Cecilia Alemani: Sì, il concetto di icona, il concetto di effige, il concetto di figurazione è anche l’impossibilità di rappresentare il Cristo storico, il Cristo uomo, come ci dimostrano 2000 anni di storia dell’arte. Questa impossibilità è portata a un livello ancora più estremo nella prima navata del padiglione in cui Cuoghi ha installato addirittura una fabbrica di statue di Cristo. Queste sculture sono fatte di materiale organico e da un lato generano la vita sulla loro pelle perché producono muffe e batteri ma dall’altro decadono perché perdono l’acqua che le compone. Sono un esempio perfetto di quel ciclo di vita e morte, di generazione e decadimento che l’artista sta cercando di fermare, di bloccare, ma ancora non c’è riuscito. Questo processo sperimentale è per Cuoghi un modo nuovo di fare scultura, in cui il caso, la natura o se vuoi anche il magico intervengono e fanno sì che non si possa controllare il risultato finale. Per questo si chiama l’Imitazione di Cristo, perché è una moltitudine, una molteplicità di Cristo ma nessuno è quello vero o forse sono tutti quello vero.

Domusweb: Come puoi inquadrare il lavoro di Giorgio Andreotta Calò?

Cecilia Alemani: Giorgio è un artista che lavora da tanti anni sul paesaggio che lo circonda, sul paesaggio industriale, sul paesaggio lagunare di Venezia o di Amsterdam, l’altra città dove ha vissuto. Per me invitare Giorgio è stato importante perché una delle premesse del padiglione era proprio quella di riscoprire l’architettura di questo bellissimo edificio, che negli anni passati ho trovato che fosse celata completamente o da muri o da celle. Io stessa non avevo mai notato quanto fosse bello il padiglione. Lui tra l’altro aveva lavorato in questi spazi come assistente di Kabakov nel 2001, quando Kabakov fece un’installazione qui durante la biennale di Szeemann. Fin dall’inizio avevamo parlato dell’idea di un’opera, di un progetto che non celasse lo spazio ma anzi lo esaltasse. Questo suo lavoro è l’apoteosi dello spazio stesso con un’installazione che riflette, duplica e moltiplica all’infinito lo spazio dell’Arsenale.
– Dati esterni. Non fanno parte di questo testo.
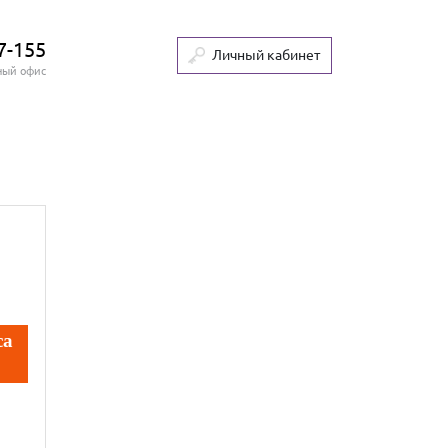
7-155
Личный кабинет
ный офис
са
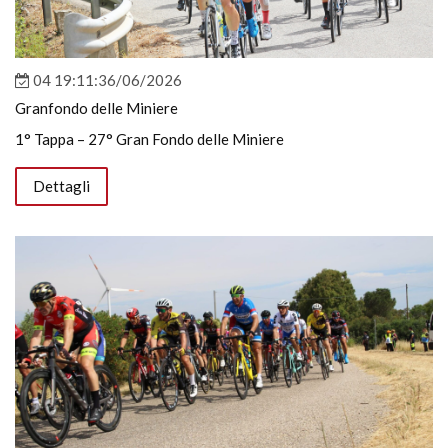
04 19:11:36/06/2026
Granfondo delle Miniere
1° Tappa – 27° Gran Fondo delle Miniere
Dettagli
Domusweb: Com’è stato questo tuo ritorno in Italia?

Cecilia Alemani: Devo dire che è stato tutto molto tranquillo e professionale. All’inizio temevo la burocrazia e la confusione, in realtà è stato molto facile perché ho lavorato sia con il ministero che commissiona il Padiglione, sia con la Biennale che lo realizza, e devo dire che sono stati dei partner fantastici. C’è sempre questo mito che la Biennale è caotica, però ogni anno la Biennale inaugura sempre senza ritardi ed è una mostra molto professionale. E relativamente al Padiglione Italia penso che ci fosse da entrambe le parti la voglia di dare una svolta, di riportarlo al livello degli altri padiglioni nazionali. Quindi c’era molto entusiasmo e desiderio che questo padiglione fosse un successo.

Domusweb: Prevedi che ci saranno, nel tuo percorso, nuove iniziative in Italia?
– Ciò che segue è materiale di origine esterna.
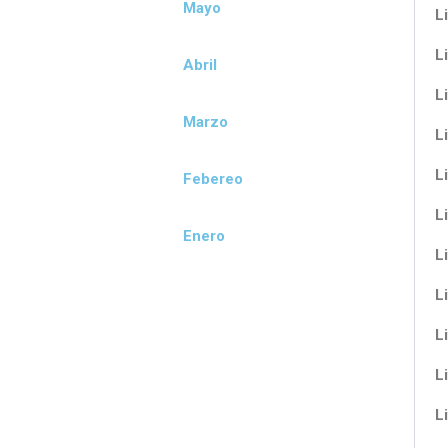
Mayo
Li
Li
Abril
Li
Marzo
Li
Li
Febereo
Li
Enero
Li
Li
Li
Li
Li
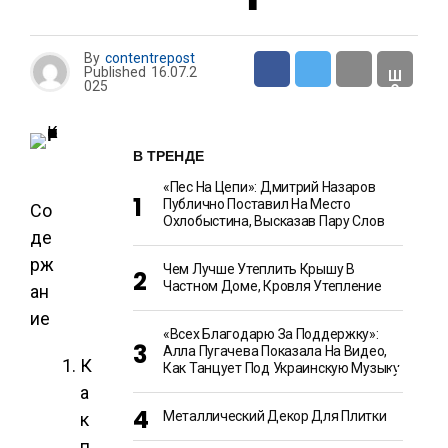
Н
Т
By
contentrepost
Published
16.07.2
Ш
025
О
У
-
Б
И
В ТРЕНДЕ
З
Н
«Пес На Цепи»: Дмитрий Назаров
Е
С
Публично Поставил На Место
Со
Охлобыстина, Высказав Пару Слов
де
Е
рж
Чем Лучше Утеплить Крышу В
Д
Частном Доме, Кровля Утепление
ан
А
И
ие
К
У
«Всех Благодарю За Поддержку»:
Л
Алла Пугачева Показала На Видео,
И
К
Как Танцует Под Украинскую Музыку
Н
А
а
Р
И
Металлический Декор Для Плитки
к
Я
п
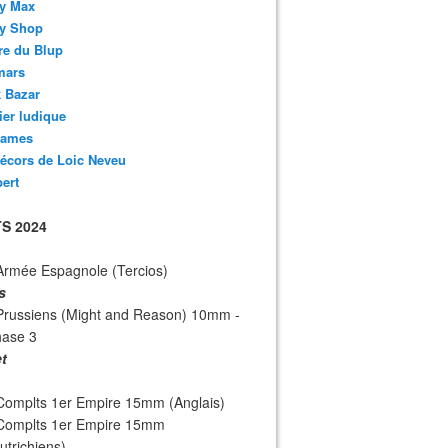
y Max
y Shop
re du Blup
mars
 Bazar
lier ludique
ames
écors de Loic Neveu
bert
S 2024
Armée Espagnole (Tercios)
s
Prussiens (Might and Reason) 10mm -
hase 3
et
Complts 1er Empire 15mm (Anglais)
 Complts 1er Empire 15mm
utrichiens)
Cecilia Alemani: Non so, la mia vita è a New York, ho un lavoro lì che mi piace tantissimo, ovviamente sono sempre affezionata all’Italia, se c’è la possibilità di lavorare qui mi piace, però è un po’ come con il Padiglione: gli artisti sono sì italiani, ma sono anche artisti globali quindi non mi piace mettere loro l’etichetta di italianità. Sono felice di aver fatto questo progetto ma anche contenta di tornare alla normalità newyorchese.